| What you are asked to do |
Copying starts at the line containing "30.09.2025, 17:01" and stops after the last line of the records; each line is repeated exactly, and pictures are skipped.

| Material supplied |
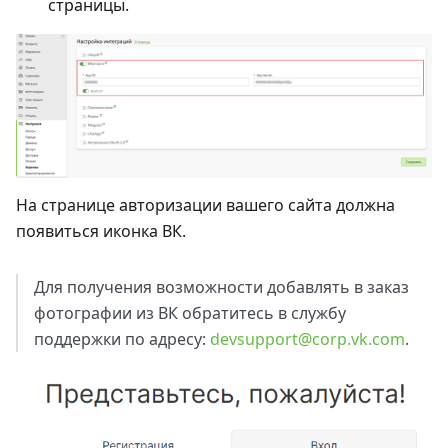
страницы.
На странице авторизации вашего сайта должна
появиться иконка ВК.
Для получения возможности добавлять в заказ
фотографии из ВК обратитесь в службу
поддержки по адресу:
devsupport@corp.vk.com
.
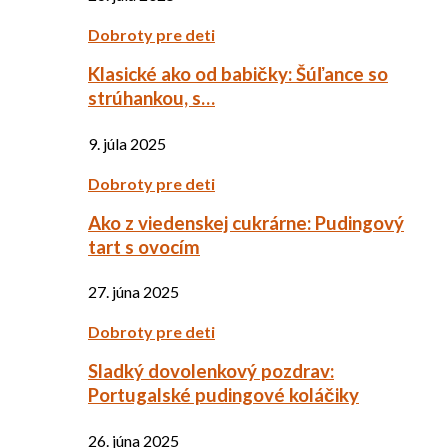
Dobroty pre deti
Klasické ako od babičky: Šúľance so
strúhankou, s…
9. júla 2025
Dobroty pre deti
Ako z viedenskej cukrárne: Pudingový
tart s ovocím
27. júna 2025
Dobroty pre deti
Sladký dovolenkový pozdrav:
Portugalské pudingové koláčiky
26. júna 2025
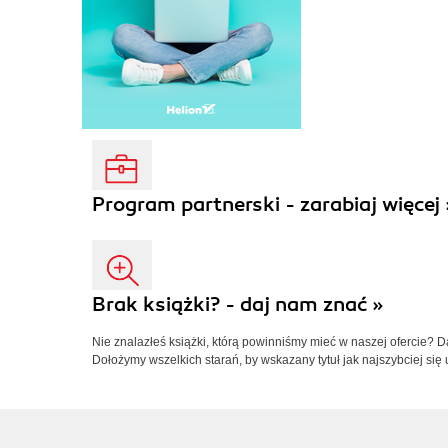
Program partnerski - zarabiaj więcej 
Brak książki? - daj nam znać »
Nie znalazłeś książki, którą powinniśmy mieć w naszej ofercie? 
Dołożymy wszelkich starań, by wskazany tytuł jak najszybciej się 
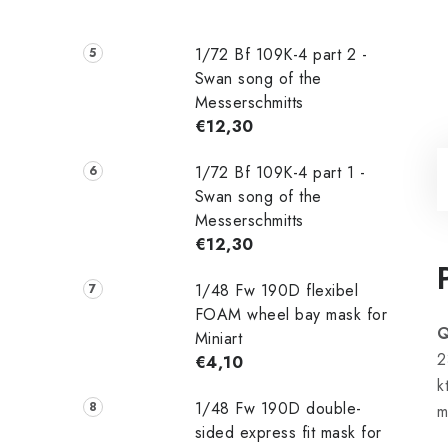
1/72 Bf 109K-4 part 2 -
Swan song of the
Messerschmitts
€12,30
1/72 Bf 109K-4 part 1 -
Swan song of the
Messerschmitts
€12,30
1/48 Fw 190D flexibel
FOAM wheel bay mask for
Q
Miniart
2
€4,10
k
1/48 Fw 190D double-
m
sided express fit mask for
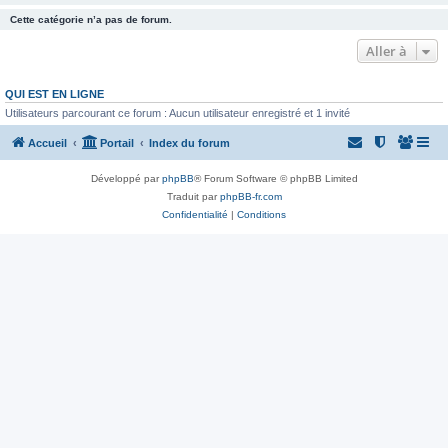
Cette catégorie n’a pas de forum.
Aller à
QUI EST EN LIGNE
Utilisateurs parcourant ce forum : Aucun utilisateur enregistré et 1 invité
Accueil
Portail
Index du forum
Développé par
phpBB
® Forum Software © phpBB Limited
Traduit par
phpBB-fr.com
Confidentialité
|
Conditions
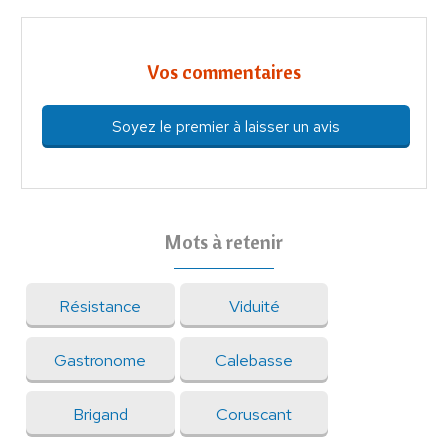
Vos commentaires
Soyez le premier à laisser un avis
Mots à retenir
Résistance
Viduité
Gastronome
Calebasse
Brigand
Coruscant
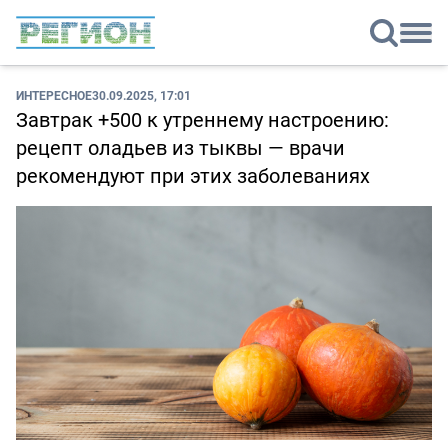
ИНТЕРЕСНОЕ
30.09.2025, 17:01
Завтрак +500 к утреннему настроению:
рецепт оладьев из тыквы — врачи
рекомендуют при этих заболеваниях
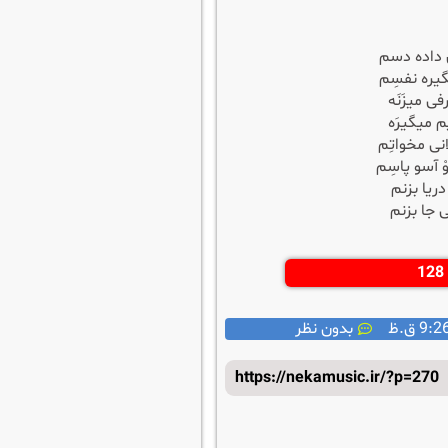
 داده دسم
یره نفسِم
ی میزَنَه
یم میگیرَه
انی مخواتِم
 آسو پاسِم
دریا بزنم
ی جا بزنم
9:2 ق.ظ
بدون نظر
https://nekamusic.ir/?p=270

| Task response |
30.09.2025, 17:01
Завтрак +500 к утреннему настроению:
рецепт оладьев из тыквы — врачи
рекомендуют при этих заболеваниях
 داده دسم
یره نفسِم
ی میزَنَه
یم میگیرَه
انی مخواتِم
 آسو پاسِم
دریا بزنم
ی جا بزنم
9:2 ق.ظ
بدون نظر
https://nekamusic.ir/?p=270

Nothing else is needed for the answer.